ACP: Patient-Provider Relationship Must be Established Prior to Telemedicine Service

Sept. 9, 2015
In a recent paper published in the Annals of Internal Medicine, the American College of Physicians (ACP) has outlined several recommendations for the use of telemedicine in primary care settings.

In a recent paper published in the Annals of Internal Medicine, the American College of Physicians (ACP) has outlined several recommendations for the use of telemedicine in primary care settings.

As telemedicine technologies and applications continue to develop and evolve, ACP has compiled pragmatic recommendations on the use of telemedicine in the primary care setting, physician considerations for those who use telemedicine in their practices, and policy recommendations on the practice and reimbursement of telemedicine.

This paper is a follow up to ACP’s 2008 position paper, “E-Health and Its Impact on Medical Practice” which discussed how the use of technology (including electronic health records, patient portals, and telemedicine) can augment the practice of medicine in an efficient and secure way. The use of these technologies has been shown to increase patient satisfaction while delivering care that is similar in quality to, and in some cases more efficient than, in-person care and support. Research shows that telemedicine can potentially reduce costs, improve health outcomes, and increase access to primary and specialty care, the authors wrote.

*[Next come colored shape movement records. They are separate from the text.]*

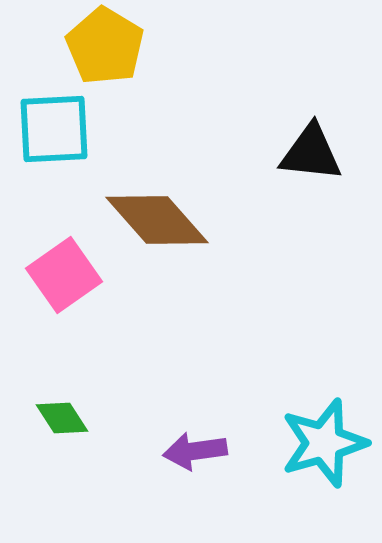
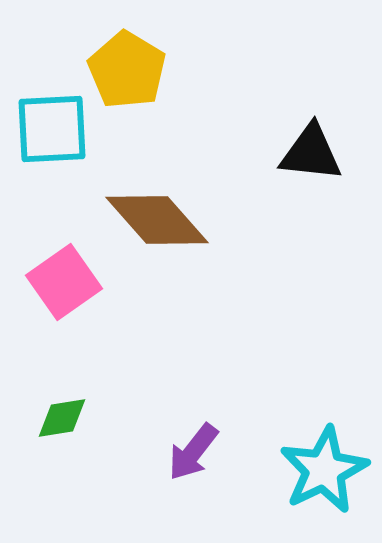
yellow pentagon: moved 22 px right, 24 px down
cyan square: moved 2 px left
pink square: moved 7 px down
green diamond: rotated 66 degrees counterclockwise
cyan star: moved 27 px down; rotated 10 degrees counterclockwise
purple arrow: moved 2 px left, 1 px down; rotated 44 degrees counterclockwise
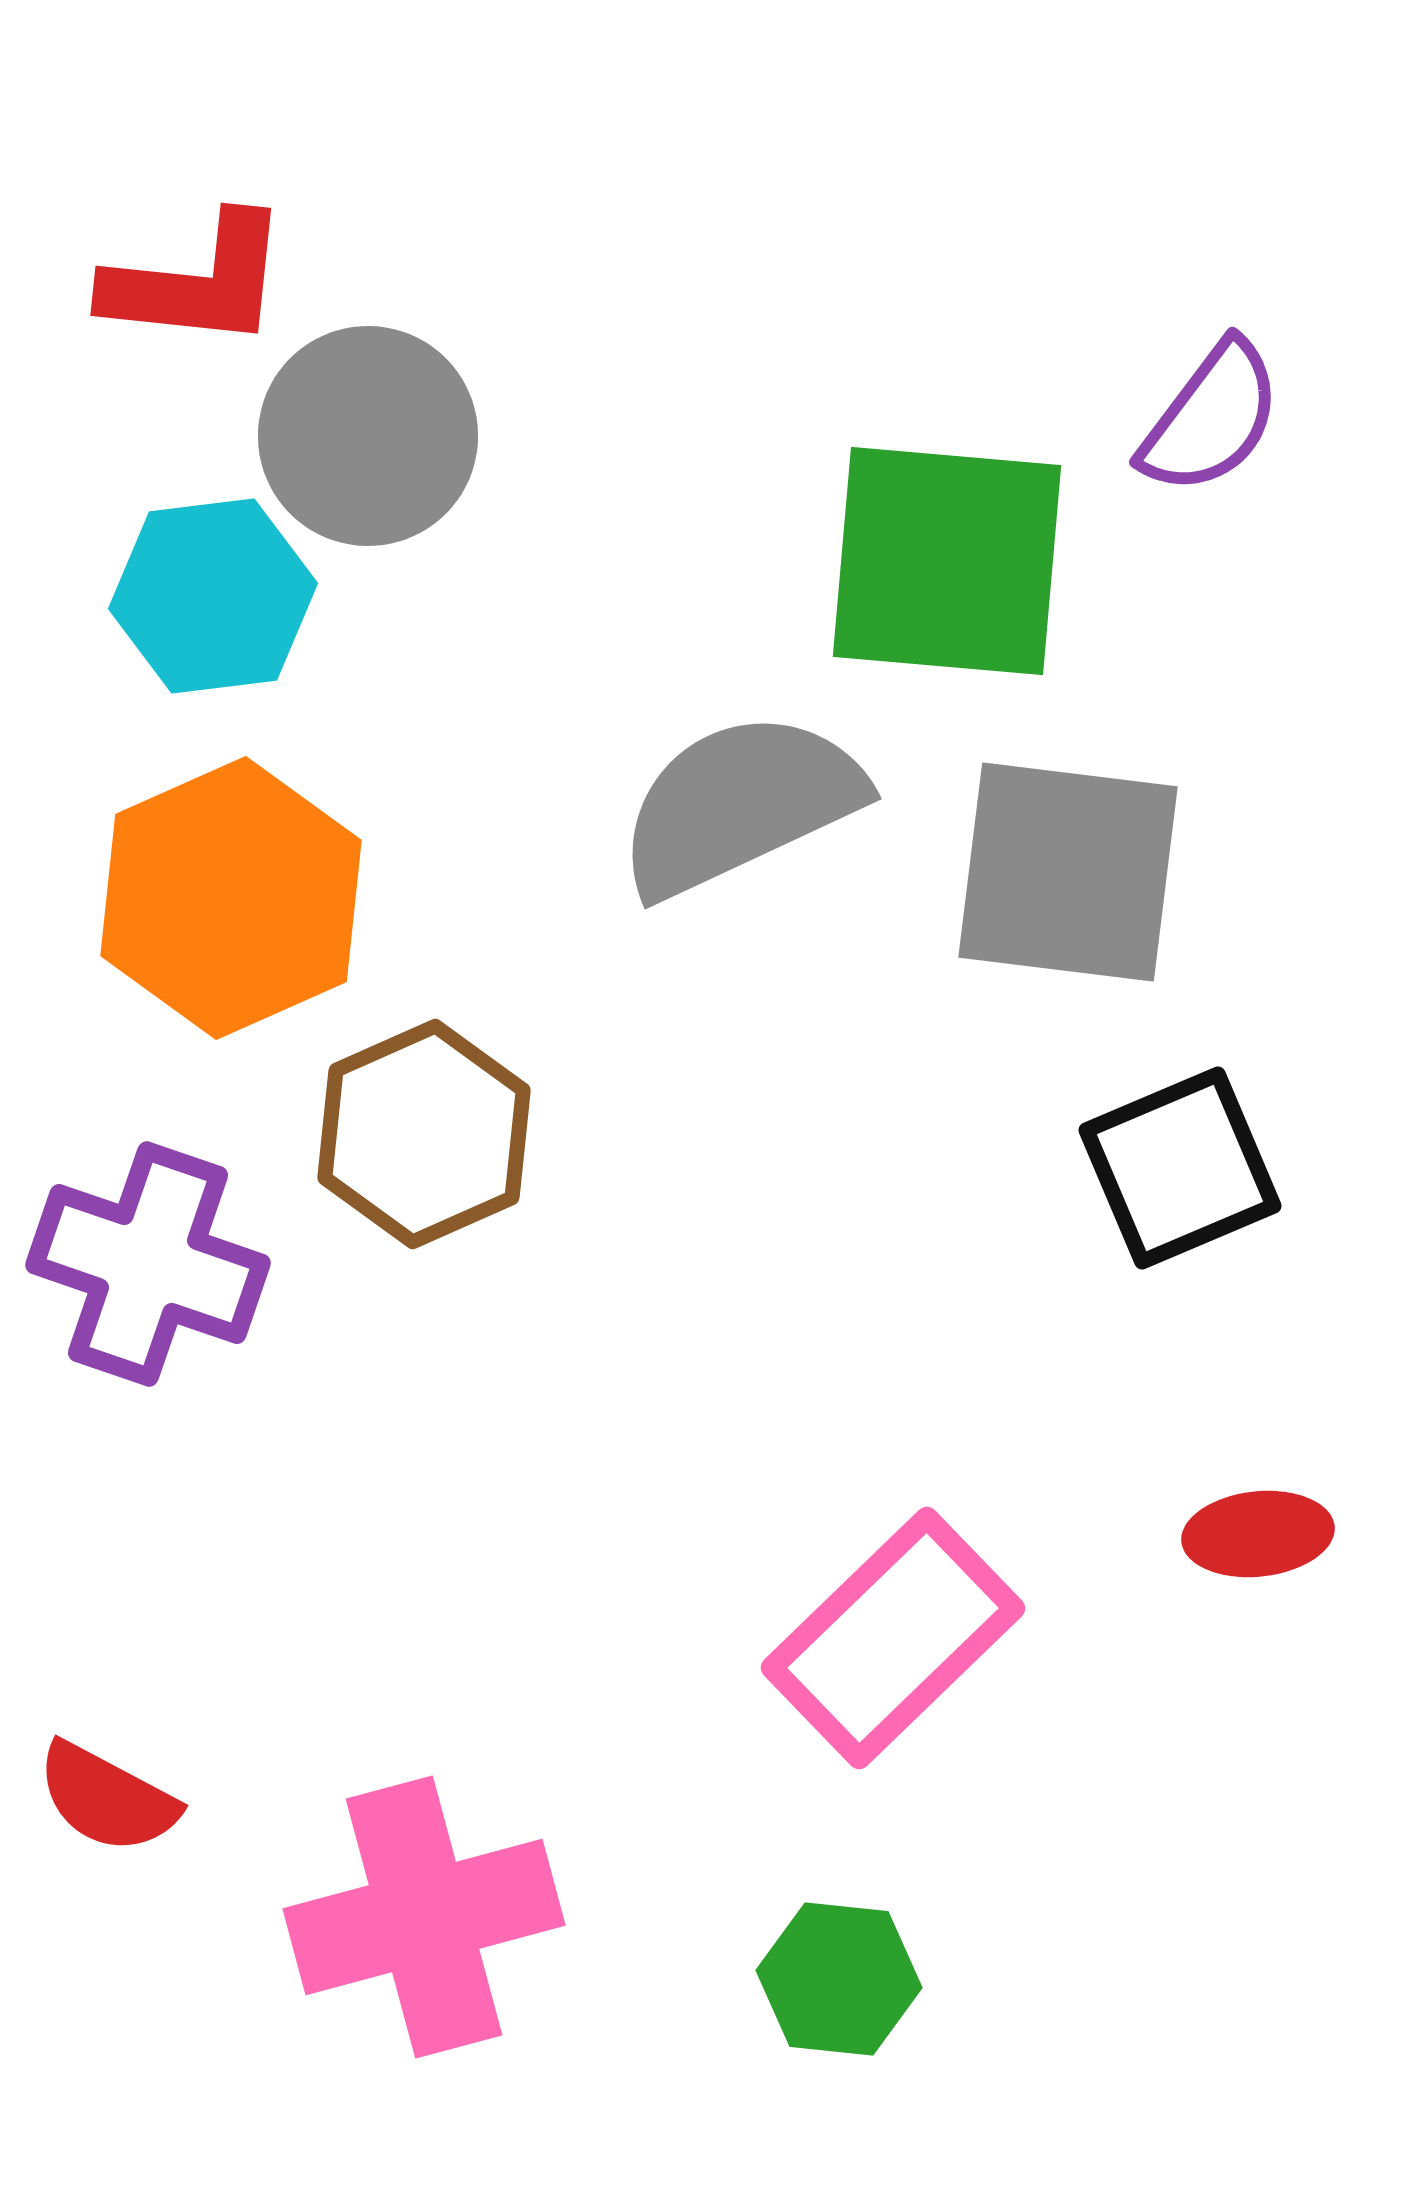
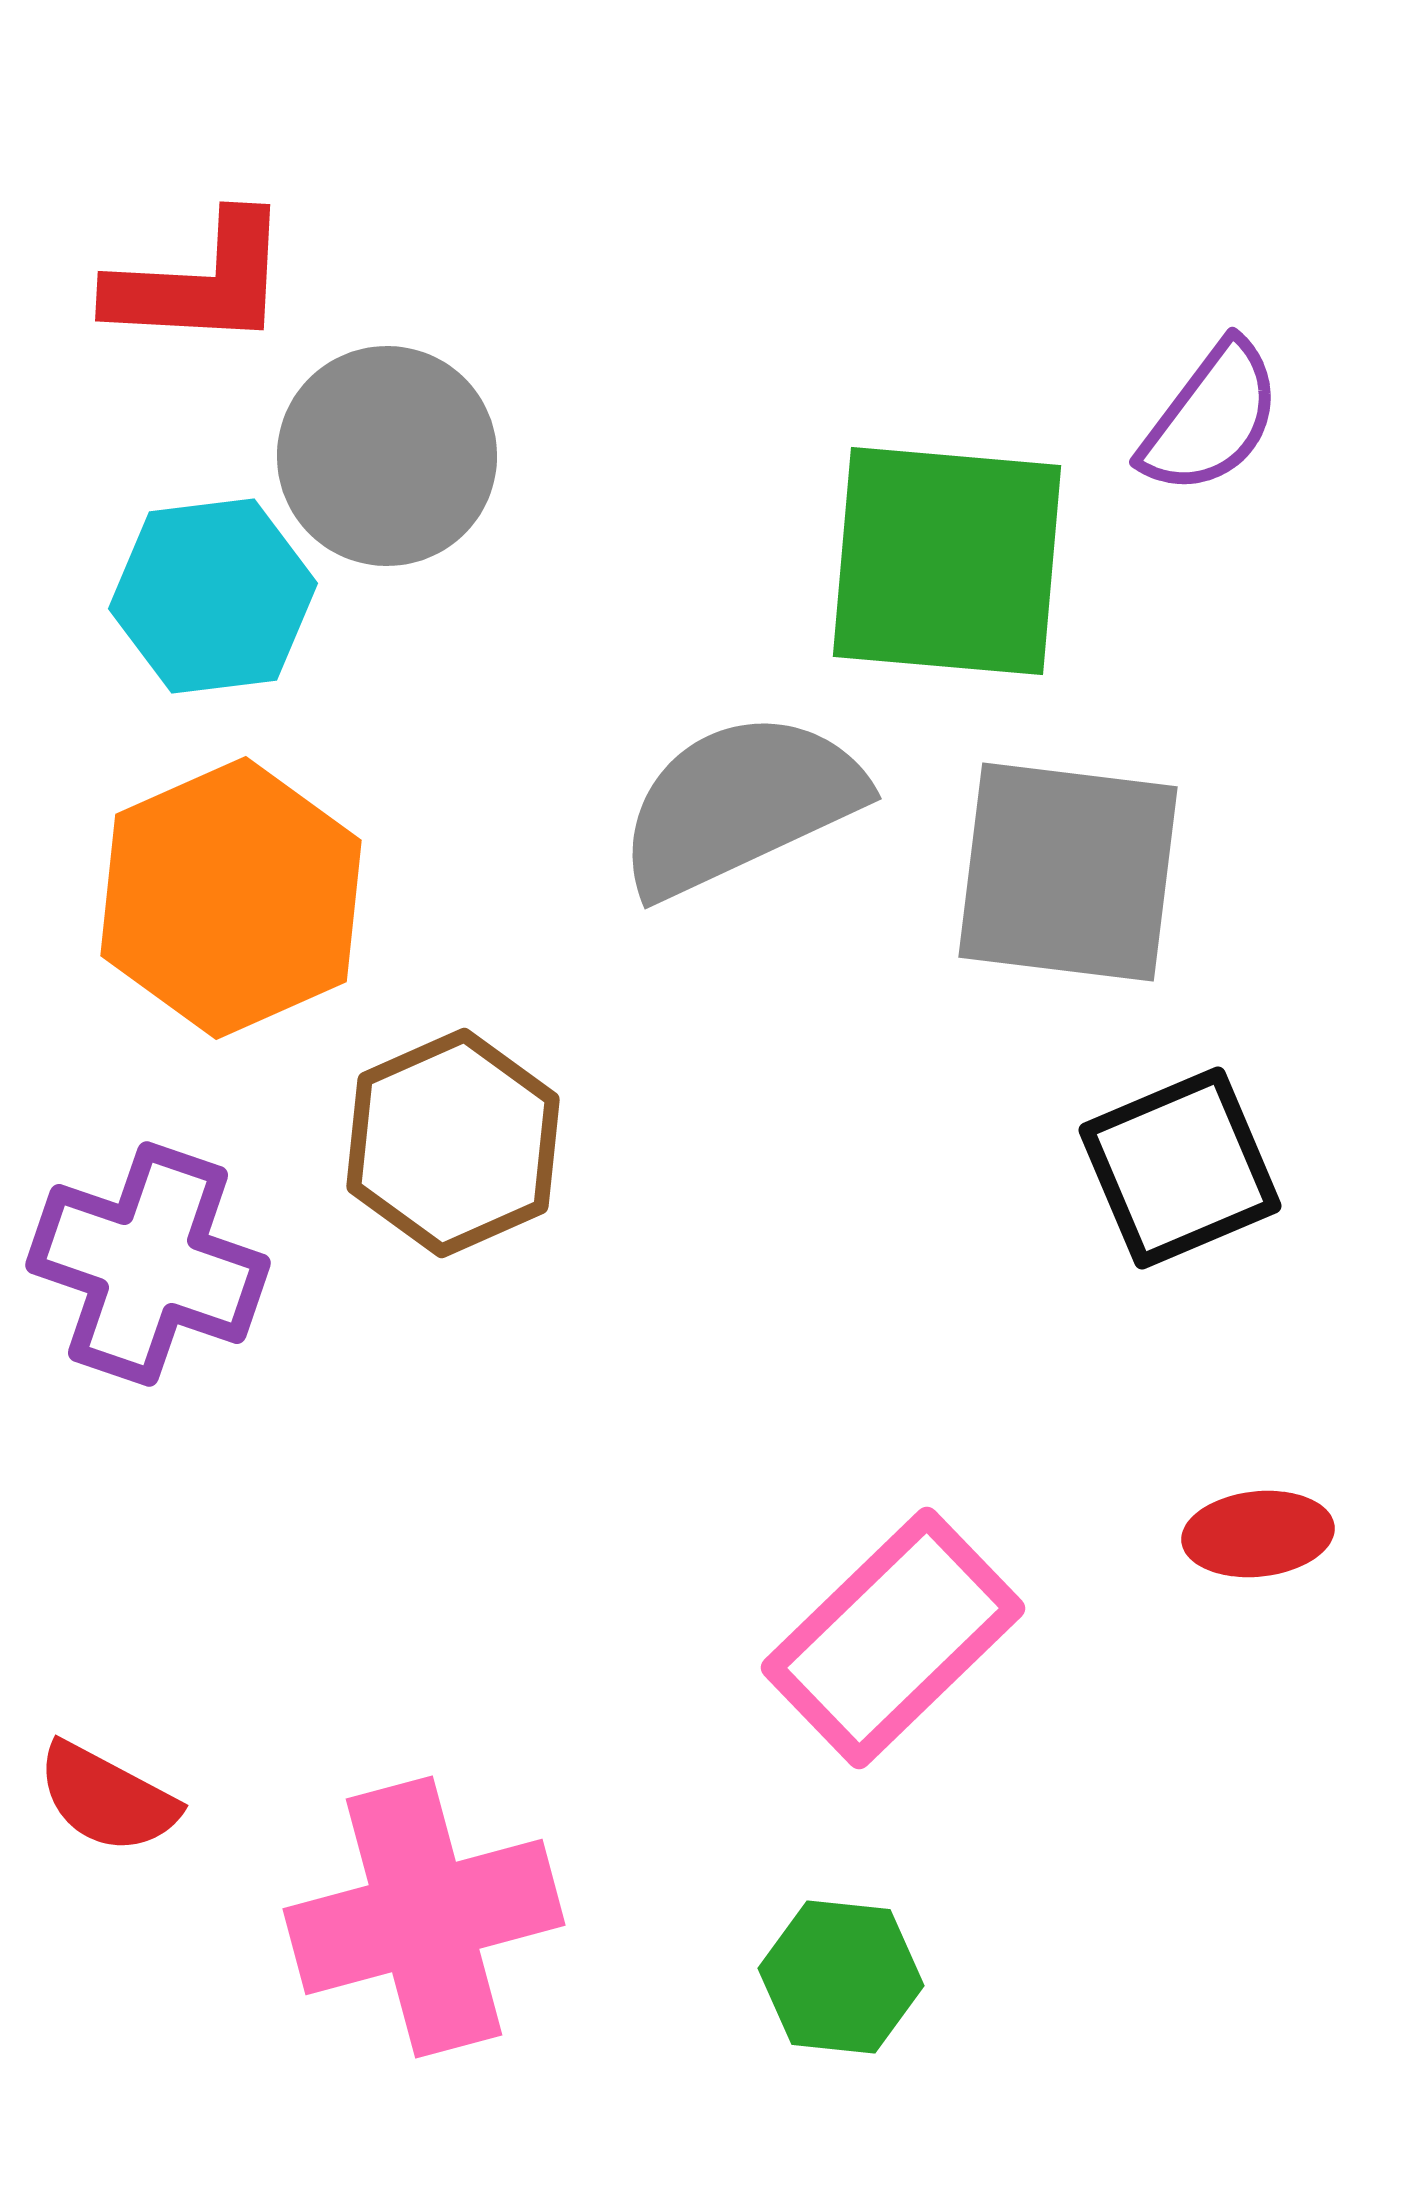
red L-shape: moved 3 px right; rotated 3 degrees counterclockwise
gray circle: moved 19 px right, 20 px down
brown hexagon: moved 29 px right, 9 px down
green hexagon: moved 2 px right, 2 px up
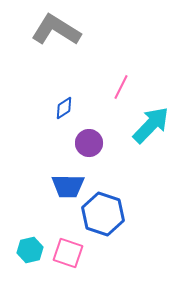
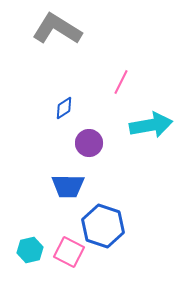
gray L-shape: moved 1 px right, 1 px up
pink line: moved 5 px up
cyan arrow: rotated 36 degrees clockwise
blue hexagon: moved 12 px down
pink square: moved 1 px right, 1 px up; rotated 8 degrees clockwise
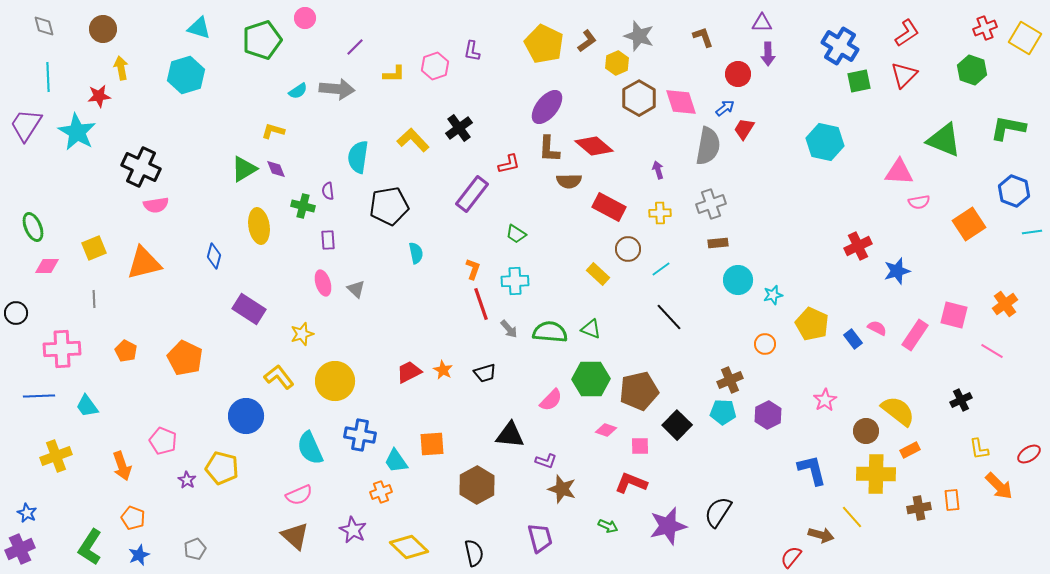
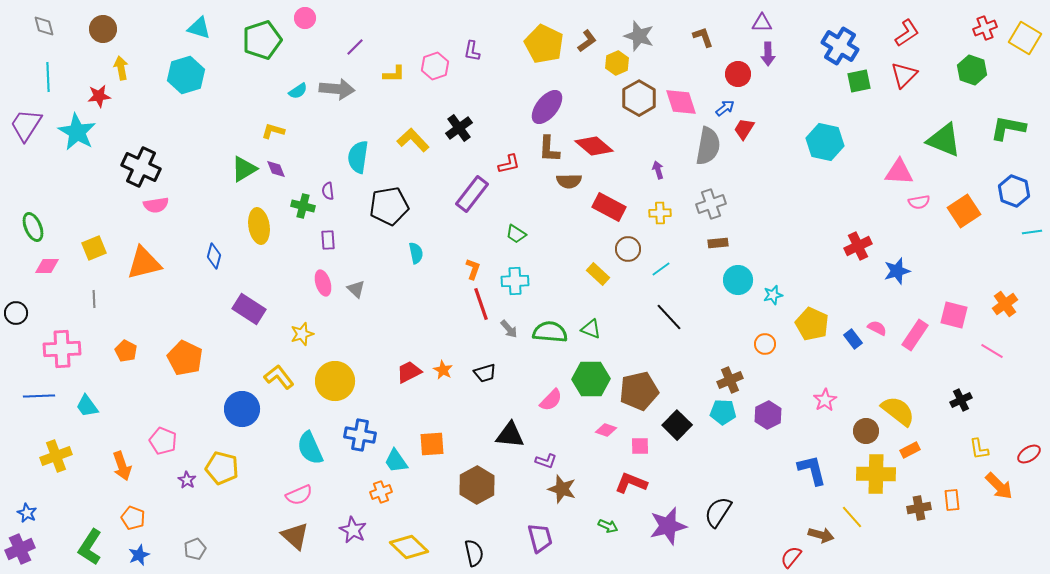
orange square at (969, 224): moved 5 px left, 13 px up
blue circle at (246, 416): moved 4 px left, 7 px up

In summary, ACP believes that telemedicine can potentially be a beneficial and important part of the future of healthcare delivery. However, it is also important, especially as policymakers and stakeholders shape the landscape for telemedicine going forward, to balance the benefits of telemedicine against the risks for patients. By establishing a balanced and thoughtful framework for the practice, use, and reimbursement of telemedicine in primary care, patients, physicians, and the healthcare system will realize the full potential of telemedicine, ACP writes.

Specifically, ACP recommends:

  • That episodic, direct-to-patient telemedicine services should be used only as an intermittent alternative to a patient's primary care physician when necessary to meet the patient's immediate acute care needs.
  • That a valid patient–physician relationship must be established for a professionally responsible telemedicine service to take place. A telemedicine encounter itself can establish a patient–physician relationship through real-time audiovisual technology. A physician using telemedicine who has no direct previous contact or existing relationship with a patient must do the following: take appropriate steps to establish a relationship based on the standard of care required for an in-person visit, or consult with another physician who does have a relationship with the patient and oversees his or her care.
  • That telehealth activities address the needs of all patients without disenfranchising financially disadvantaged populations or those with low literacy or low technologic literacy. In particular, telehealth activities need to consider the following: the literacy level of all materials (including written, printed, and spoken words) provided to patients or families; affordability and availability of hardware and Internet access; ease of use, which includes accessible interface design and language

ACP additionally supports:

  • A streamlined process to obtaining several medical licenses that would facilitate the ability of physicians and other clinicians to provide telemedicine services across state lines while allowing states to retain individual licensing and regulatory authority.
  • Lifting geographic site restrictions that limit reimbursement of telemedicine and telehealth services by Medicare to those that originate outside of metropolitan statistical areas or for patients who live in, or receive, service in health professional shortage areas.
  • Reimbursement for appropriately structured telemedicine communications, whether synchronous or asynchronous and whether solely text-based or supplemented with voice, video, or device feeds in public and private health plans, because this form of communication may be a clinically appropriate service similar to a face-to-face encounter.